1861, Robert Innes born. Robert Innes was a Scottish astronomer who discovered Proxima Centauri (1915), the closest star to earth after the Sun.
In 1983, U.S. student Fred Cohen presented to a security seminar the results of his test – the first documented virus, created as an experiment in computer security.
In 1925, the discovery of cosmic rays was announced in Madison, Wisconsin by Robert A. Millikan who coined their name.
In 1572, Danish astronomer Tycho Brahe began his meticulous observations of the supernova discovered in the W-shaped constellation of Cassiopeia.
Percival Lowell died in 1916, American astronomer who predicted the existence of the planet Pluto and initiated the search that ended in its discovery.
In 1980, the space probe Voyager I travelled under the rings and within 77,000 miles of Saturn.
In 1941, the first heredity clinic in the U.S. was opened by the University of Michigan, Ann Arbor. Data on human heredity was collected, and family counselling was offered.
In 1927, the Holland Tunnel connecting N.Y. and N.J., the world’s first underwater vehicular tunnel, officially opened.
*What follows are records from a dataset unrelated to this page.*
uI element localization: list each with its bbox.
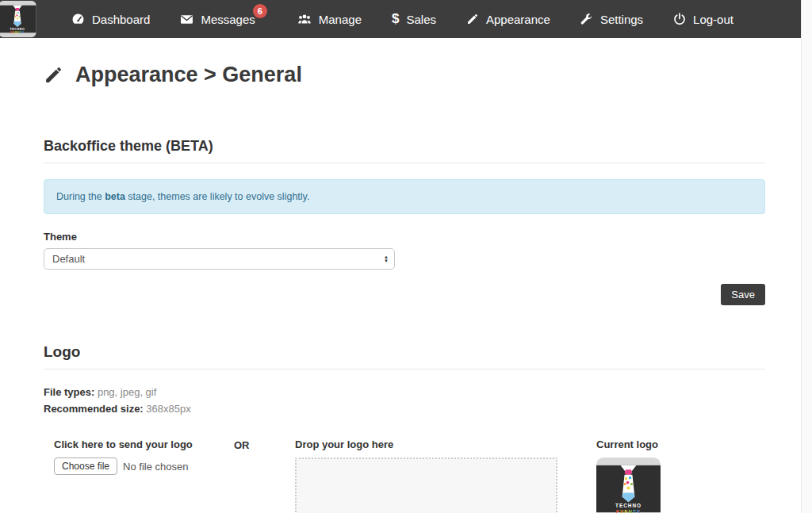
top-navbar: TECHNO EVENTS Dashboard Messages (0, 0, 801, 38)
send-logo-label: Click here to send your logo (54, 438, 234, 450)
nav-item-settings[interactable]: Settings (565, 0, 658, 38)
logo-text-techno: TECHNO (615, 503, 642, 508)
alert-text-bold: beta (105, 191, 125, 202)
page-title-text: Appearance > General (75, 63, 302, 87)
nav-item-messages[interactable]: Messages 6 (165, 0, 282, 38)
current-logo-image: TECHNO EVENTS (596, 457, 661, 513)
nav-label: Log-out (693, 13, 733, 26)
power-icon (673, 13, 686, 25)
dashboard-icon (71, 13, 85, 26)
logo-section-heading: Logo (44, 343, 765, 361)
theme-select[interactable]: Default (44, 248, 395, 270)
beta-info-alert: During the beta stage, themes are likely… (44, 179, 765, 214)
alert-text-prefix: During the (56, 191, 105, 202)
alert-text-suffix: stage, themes are likely to evolve sligh… (125, 191, 310, 202)
main-content: Appearance > General Backoffice theme (B… (44, 63, 765, 513)
logo-text-techno: TECHNO (10, 28, 25, 31)
save-row: Save (44, 284, 765, 305)
recommended-size-value: 368x85px (144, 403, 191, 415)
techno-events-logo-icon: TECHNO EVENTS (0, 1, 37, 37)
page-title: Appearance > General (44, 63, 765, 87)
section-divider (44, 163, 765, 163)
nav-item-logout[interactable]: Log-out (658, 0, 749, 38)
scrollbar-track[interactable] (801, 0, 812, 513)
nav-label: Sales (406, 13, 436, 26)
messages-count-badge: 6 (253, 4, 267, 18)
file-input-row: Choose file No file chosen (54, 457, 234, 475)
nav-label: Messages (201, 13, 255, 26)
theme-section-heading: Backoffice theme (BETA) (44, 138, 765, 155)
theme-field-label: Theme (44, 231, 765, 243)
recommended-size-label: Recommended size: (44, 403, 144, 415)
nav-item-dashboard[interactable]: Dashboard (56, 0, 165, 38)
pencil-icon (44, 65, 63, 85)
wrench-icon (580, 13, 593, 25)
theme-select-wrap: Default ▲ ▼ (44, 248, 395, 270)
nav-item-manage[interactable]: Manage (282, 0, 377, 38)
users-icon (297, 13, 312, 26)
nav-item-appearance[interactable]: Appearance (451, 0, 565, 38)
file-types-label: File types: (44, 386, 94, 398)
nav-menu: Dashboard Messages 6 (56, 0, 749, 38)
brand-logo[interactable]: TECHNO EVENTS (0, 1, 37, 37)
drop-column: Drop your logo here (295, 438, 557, 513)
or-label: OR (234, 438, 295, 451)
recommended-size-line: Recommended size: 368x85px (44, 402, 765, 416)
nav-label: Dashboard (92, 13, 150, 26)
logo-upload-row: Click here to send your logo Choose file… (44, 438, 765, 513)
upload-column: Click here to send your logo Choose file… (54, 438, 234, 475)
logo-text-events: EVENTS (616, 509, 642, 513)
save-button[interactable]: Save (721, 284, 765, 305)
nav-label: Appearance (486, 13, 550, 26)
dollar-icon: $ (392, 11, 399, 27)
logo-dropzone[interactable] (295, 457, 557, 513)
file-chosen-status: No file chosen (123, 461, 188, 473)
nav-label: Manage (319, 13, 362, 26)
section-divider (44, 369, 765, 369)
drop-logo-label: Drop your logo here (295, 438, 557, 450)
envelope-icon (180, 13, 193, 26)
logo-text-events: EVENTS (10, 31, 25, 34)
file-types-line: File types: png, jpeg, gif (44, 385, 765, 400)
nav-item-sales[interactable]: $ Sales (377, 0, 451, 38)
current-logo-label: Current logo (596, 438, 661, 450)
logo-requirements: File types: png, jpeg, gif Recommended s… (44, 385, 765, 415)
pencil-icon (466, 13, 479, 25)
nav-label: Settings (600, 13, 643, 26)
choose-file-button[interactable]: Choose file (54, 457, 117, 475)
file-types-value: png, jpeg, gif (94, 386, 156, 398)
current-logo-column: Current logo TECHNO EVENTS (596, 438, 661, 513)
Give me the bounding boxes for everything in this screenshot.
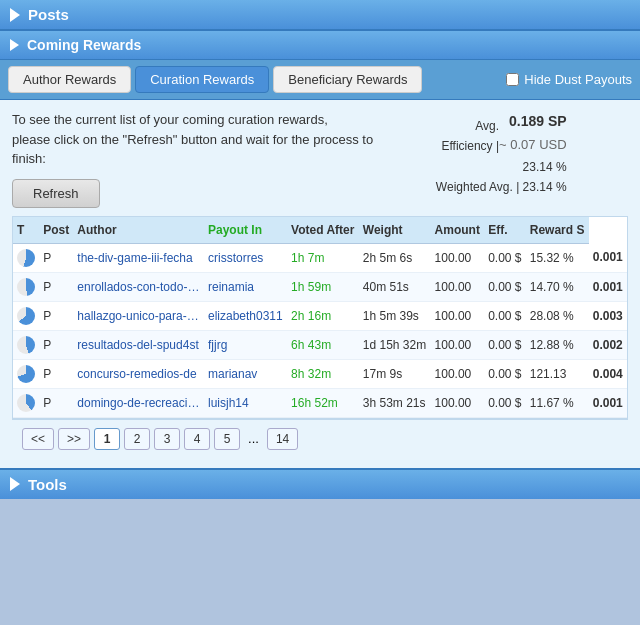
pagination: << >> 1 2 3 4 5 ... 14 [12, 419, 628, 458]
row-eff: 28.08 % [526, 301, 589, 330]
page-2-btn[interactable]: 2 [124, 428, 150, 450]
row-reward: 0.002 [589, 330, 627, 359]
table-row: P hallazgo-unico-para-ste elizabeth0311 … [13, 301, 627, 330]
row-weight: 100.00 [431, 388, 485, 417]
row-author[interactable]: reinamia [204, 272, 287, 301]
row-payout-in: 8h 32m [287, 359, 359, 388]
row-weight: 100.00 [431, 243, 485, 272]
row-type: P [39, 272, 73, 301]
usd-value: ~ 0.07 USD [499, 134, 567, 156]
row-author[interactable]: luisjh14 [204, 388, 287, 417]
col-amount: Amount [431, 217, 485, 244]
row-eff: 121.13 [526, 359, 589, 388]
row-eff: 14.70 % [526, 272, 589, 301]
coming-rewards-header: Coming Rewards [0, 31, 640, 60]
row-amount: 0.00 $ [484, 301, 526, 330]
row-amount: 0.00 $ [484, 272, 526, 301]
row-author[interactable]: marianav [204, 359, 287, 388]
row-weight: 100.00 [431, 301, 485, 330]
row-voted-after: 40m 51s [359, 272, 431, 301]
tools-arrow-icon [10, 477, 20, 491]
row-eff: 15.32 % [526, 243, 589, 272]
col-reward: Reward S [526, 217, 589, 244]
row-t [13, 272, 39, 301]
row-reward: 0.003 [589, 301, 627, 330]
row-reward: 0.004 [589, 359, 627, 388]
table-row: P enrollados-con-todo-de reinamia 1h 59m… [13, 272, 627, 301]
row-payout-in: 1h 59m [287, 272, 359, 301]
posts-arrow-icon [10, 8, 20, 22]
rewards-table: T Post Author Payout In Voted After Weig… [13, 217, 627, 418]
row-amount: 0.00 $ [484, 359, 526, 388]
row-author[interactable]: elizabeth0311 [204, 301, 287, 330]
row-t [13, 243, 39, 272]
posts-topbar[interactable]: Posts [0, 0, 640, 31]
row-amount: 0.00 $ [484, 330, 526, 359]
row-t [13, 301, 39, 330]
col-eff: Eff. [484, 217, 526, 244]
row-post[interactable]: resultados-del-spud4st [73, 330, 204, 359]
col-post: Post [39, 217, 73, 244]
row-reward: 0.001 [589, 243, 627, 272]
row-weight: 100.00 [431, 330, 485, 359]
curation-rewards-tab[interactable]: Curation Rewards [135, 66, 269, 93]
rewards-table-container: T Post Author Payout In Voted After Weig… [12, 216, 628, 419]
hide-dust-label[interactable]: Hide Dust Payouts [506, 72, 632, 87]
row-t [13, 359, 39, 388]
stats-block: 0.189 SP ~ 0.07 USD [499, 110, 567, 156]
row-post[interactable]: the-div-game-iii-fecha [73, 243, 204, 272]
col-author: Author [73, 217, 204, 244]
row-author[interactable]: fjjrg [204, 330, 287, 359]
hide-dust-checkbox[interactable] [506, 73, 519, 86]
tools-title: Tools [28, 476, 67, 493]
refresh-button[interactable]: Refresh [12, 179, 100, 208]
stats-row: To see the current list of your coming c… [12, 110, 628, 208]
page-1-btn[interactable]: 1 [94, 428, 120, 450]
row-eff: 11.67 % [526, 388, 589, 417]
table-row: P domingo-de-recreacion luisjh14 16h 52m… [13, 388, 627, 417]
col-t: T [13, 217, 39, 244]
page-3-btn[interactable]: 3 [154, 428, 180, 450]
info-text: To see the current list of your coming c… [12, 110, 373, 169]
coming-rewards-arrow-icon [10, 39, 19, 51]
page-4-btn[interactable]: 4 [184, 428, 210, 450]
row-type: P [39, 301, 73, 330]
row-payout-in: 2h 16m [287, 301, 359, 330]
row-type: P [39, 243, 73, 272]
sp-value: 0.189 SP [499, 110, 567, 134]
row-voted-after: 2h 5m 6s [359, 243, 431, 272]
table-header-row: T Post Author Payout In Voted After Weig… [13, 217, 627, 244]
tabs-row: Author Rewards Curation Rewards Benefici… [0, 60, 640, 100]
page-5-btn[interactable]: 5 [214, 428, 240, 450]
row-post[interactable]: domingo-de-recreacion [73, 388, 204, 417]
row-payout-in: 16h 52m [287, 388, 359, 417]
beneficiary-rewards-tab[interactable]: Beneficiary Rewards [273, 66, 422, 93]
table-row: P concurso-remedios-de marianav 8h 32m 1… [13, 359, 627, 388]
row-t [13, 330, 39, 359]
row-type: P [39, 359, 73, 388]
row-post[interactable]: concurso-remedios-de [73, 359, 204, 388]
row-amount: 0.00 $ [484, 388, 526, 417]
row-weight: 100.00 [431, 359, 485, 388]
row-voted-after: 17m 9s [359, 359, 431, 388]
row-author[interactable]: crisstorres [204, 243, 287, 272]
col-weight: Weight [359, 217, 431, 244]
row-voted-after: 3h 53m 21s [359, 388, 431, 417]
author-rewards-tab[interactable]: Author Rewards [8, 66, 131, 93]
row-post[interactable]: hallazgo-unico-para-ste [73, 301, 204, 330]
next-btn[interactable]: >> [58, 428, 90, 450]
ellipsis: ... [244, 431, 263, 446]
table-row: P the-div-game-iii-fecha crisstorres 1h … [13, 243, 627, 272]
coming-rewards-title: Coming Rewards [27, 37, 141, 53]
row-weight: 100.00 [431, 272, 485, 301]
row-post[interactable]: enrollados-con-todo-de [73, 272, 204, 301]
row-eff: 12.88 % [526, 330, 589, 359]
info-block: To see the current list of your coming c… [12, 110, 373, 208]
row-reward: 0.001 [589, 388, 627, 417]
tools-bar[interactable]: Tools [0, 468, 640, 499]
row-reward: 0.001 [589, 272, 627, 301]
stats-right: 0.189 SP ~ 0.07 USD Avg. Efficiency | 23… [435, 110, 567, 198]
page-last-btn[interactable]: 14 [267, 428, 298, 450]
prev-btn[interactable]: << [22, 428, 54, 450]
posts-title: Posts [28, 6, 69, 23]
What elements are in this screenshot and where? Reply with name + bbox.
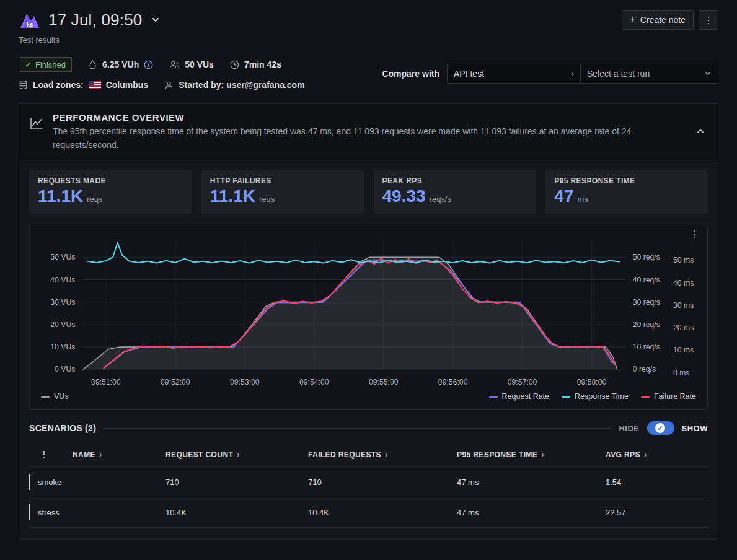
load-zones: Load zones: Columbus xyxy=(19,80,148,90)
table-row-smoke[interactable]: smoke 710 710 47 ms 1.54 xyxy=(29,467,708,497)
table-kebab-menu[interactable]: ⋮ xyxy=(29,449,73,460)
sort-chevron-icon: › xyxy=(99,450,102,459)
cell-p95: 47 ms xyxy=(457,478,606,487)
sort-chevron-icon: › xyxy=(644,450,647,459)
stat-value: 47 xyxy=(554,187,573,206)
svg-text:10 req/s: 10 req/s xyxy=(633,343,660,351)
meta-section: ✓ Finished 6.25 VUh 50 VUs xyxy=(19,57,718,90)
stat-value: 11.1K xyxy=(210,187,255,206)
create-note-button[interactable]: + Create note xyxy=(622,10,694,30)
svg-text:20 VUs: 20 VUs xyxy=(50,320,75,329)
divider xyxy=(104,428,611,429)
svg-text:20 req/s: 20 req/s xyxy=(633,320,660,329)
page: k6 17 Jul, 09:50 Test results + Create n… xyxy=(0,0,737,540)
svg-text:09:52:00: 09:52:00 xyxy=(161,378,190,387)
stats-row: REQUESTS MADE 11.1Kreqs HTTP FAILURES 11… xyxy=(19,160,718,224)
svg-text:40 ms: 40 ms xyxy=(673,279,694,287)
compare-test-select[interactable]: API test › xyxy=(448,64,580,83)
svg-text:09:57:00: 09:57:00 xyxy=(508,378,537,387)
cell-p95: 47 ms xyxy=(457,508,606,517)
svg-text:20 ms: 20 ms xyxy=(673,323,694,332)
svg-text:0 req/s: 0 req/s xyxy=(633,365,656,374)
meta-row-1: ✓ Finished 6.25 VUh 50 VUs xyxy=(19,57,305,72)
svg-text:0 VUs: 0 VUs xyxy=(55,365,75,374)
status-badge: ✓ Finished xyxy=(19,57,72,72)
info-icon[interactable] xyxy=(144,60,153,69)
legend-swatch-response-time xyxy=(562,396,570,398)
row-accent xyxy=(29,474,30,490)
cell-avg-rps: 1.54 xyxy=(606,478,708,487)
clock-icon xyxy=(230,60,239,69)
legend-label: Request Rate xyxy=(502,392,549,401)
svg-text:10 ms: 10 ms xyxy=(673,346,694,354)
svg-text:50 ms: 50 ms xyxy=(673,256,694,265)
compare-run-select[interactable]: Select a test run xyxy=(580,64,718,83)
compare-test-value: API test xyxy=(454,69,484,79)
legend-label: Failure Rate xyxy=(654,392,696,401)
vus-value: 50 VUs xyxy=(185,59,214,69)
stat-peak-rps: PEAK RPS 49.33reqs/s xyxy=(374,170,536,214)
us-flag-icon xyxy=(89,81,101,89)
svg-text:0 ms: 0 ms xyxy=(673,369,689,377)
stat-label: P95 RESPONSE TIME xyxy=(554,177,699,185)
show-label: SHOW xyxy=(682,424,708,433)
performance-overview-header: PERFORMANCE OVERVIEW The 95th percentile… xyxy=(19,104,718,160)
svg-text:09:56:00: 09:56:00 xyxy=(438,378,468,387)
legend-swatch-request-rate xyxy=(489,396,498,398)
svg-text:30 req/s: 30 req/s xyxy=(633,298,660,307)
collapse-chevron-up-icon[interactable] xyxy=(693,124,708,141)
legend-response-time[interactable]: Response Time xyxy=(562,392,629,401)
duration-metric: 7min 42s xyxy=(230,59,281,69)
svg-text:09:55:00: 09:55:00 xyxy=(369,378,399,387)
title-block: k6 17 Jul, 09:50 Test results xyxy=(19,9,161,45)
legend-label: VUs xyxy=(54,392,69,401)
performance-chart-panel: ⋮ 0 VUs10 VUs20 VUs30 VUs40 VUs50 VUs0 r… xyxy=(29,224,708,410)
legend-swatch-vus xyxy=(41,396,50,398)
cell-name: smoke xyxy=(29,478,165,487)
meta-row-2: Load zones: Columbus Started by: user@gr… xyxy=(19,80,305,90)
header-kebab-menu-button[interactable]: ⋮ xyxy=(699,10,718,30)
stat-requests-made: REQUESTS MADE 11.1Kreqs xyxy=(29,170,192,214)
column-header-request-count[interactable]: REQUEST COUNT› xyxy=(165,450,308,459)
sort-chevron-icon: › xyxy=(541,450,544,459)
legend-label: Response Time xyxy=(575,392,629,401)
hide-show-toggle[interactable]: ✓ xyxy=(647,421,674,435)
scenarios-header: SCENARIOS (2) HIDE ✓ SHOW xyxy=(19,410,718,441)
column-header-failed-requests[interactable]: FAILED REQUESTS› xyxy=(308,450,457,459)
sort-chevron-icon: › xyxy=(385,450,388,459)
stat-unit: ms xyxy=(577,195,588,204)
legend-request-rate[interactable]: Request Rate xyxy=(489,392,549,401)
stat-unit: reqs xyxy=(87,195,102,204)
legend-vus[interactable]: VUs xyxy=(41,392,69,401)
cell-avg-rps: 22.57 xyxy=(606,508,708,517)
vuh-metric: 6.25 VUh xyxy=(88,59,153,69)
compare-control: API test › Select a test run xyxy=(447,64,718,84)
duration-value: 7min 42s xyxy=(244,59,281,69)
performance-chart: 0 VUs10 VUs20 VUs30 VUs40 VUs50 VUs0 req… xyxy=(32,230,705,390)
stat-value: 11.1K xyxy=(38,187,83,206)
started-by-value: Started by: user@grafana.com xyxy=(179,80,305,90)
svg-text:09:58:00: 09:58:00 xyxy=(577,378,607,387)
svg-text:40 VUs: 40 VUs xyxy=(50,276,75,284)
svg-text:30 VUs: 30 VUs xyxy=(50,298,75,307)
column-header-avg-rps[interactable]: AVG RPS› xyxy=(606,450,708,459)
load-zones-label: Load zones: xyxy=(33,80,84,90)
svg-text:50 req/s: 50 req/s xyxy=(633,253,660,262)
page-title: 17 Jul, 09:50 xyxy=(48,11,143,30)
meta-left: ✓ Finished 6.25 VUh 50 VUs xyxy=(19,57,305,90)
k6-logo-icon: k6 xyxy=(19,9,41,31)
column-header-name[interactable]: NAME› xyxy=(73,450,165,459)
cell-failed-requests: 10.4K xyxy=(308,508,457,517)
compare-with-label: Compare with xyxy=(382,69,439,79)
started-by: Started by: user@grafana.com xyxy=(164,80,305,90)
title-dropdown-chevron-icon[interactable] xyxy=(150,14,161,25)
chevron-down-icon xyxy=(704,68,712,79)
column-header-p95-response-time[interactable]: P95 RESPONSE TIME› xyxy=(457,450,606,459)
chart-kebab-menu[interactable]: ⋮ xyxy=(690,228,700,240)
row-accent xyxy=(29,504,30,520)
stat-p95-response-time: P95 RESPONSE TIME 47ms xyxy=(545,170,708,214)
chevron-right-icon: › xyxy=(571,68,574,79)
table-row-stress[interactable]: stress 10.4K 10.4K 47 ms 22.57 xyxy=(29,497,708,528)
legend-failure-rate[interactable]: Failure Rate xyxy=(641,392,696,401)
top-actions: + Create note ⋮ xyxy=(622,10,718,30)
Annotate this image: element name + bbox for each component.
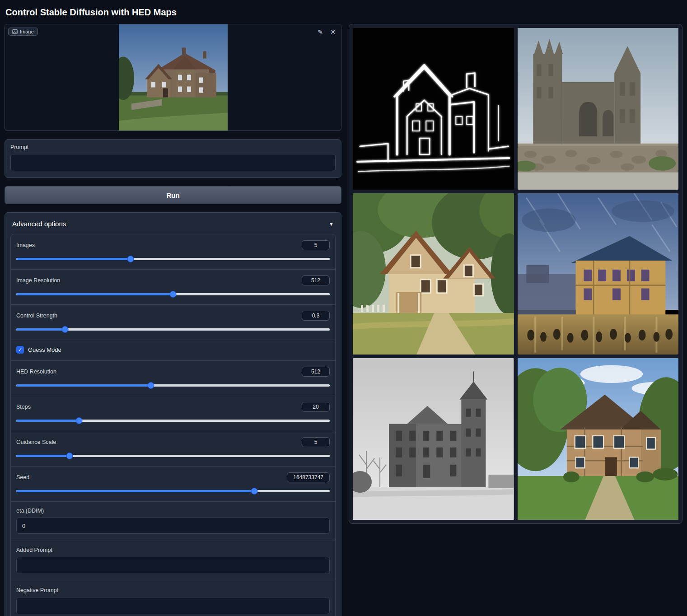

In 1971, Mariner-9, the first man-made object to orbit another planet, entered Martian orbit. The mission of the unmanned craft was to return photographs mapping 70% of the surface, and to study the planet’s thin atmosphere, clouds, and hazes, together with its surface chemistry and seasonal changes.
1930, Ed White born. First U.S. astronaut to walk in space. With James A. McDivitt he manned the four-day orbital flight of Gemini 4, launched on 3 Jun 1965.
1807, Auguste Laurent born. French chemist who developed organic chemistry as a distinct science.
1716, Gottfried Leibniz died. German philosopher, mathematician and political adviser, important both as a metaphysician and as a logician, and also distinguished for his independent invention of the differential and integral calculus.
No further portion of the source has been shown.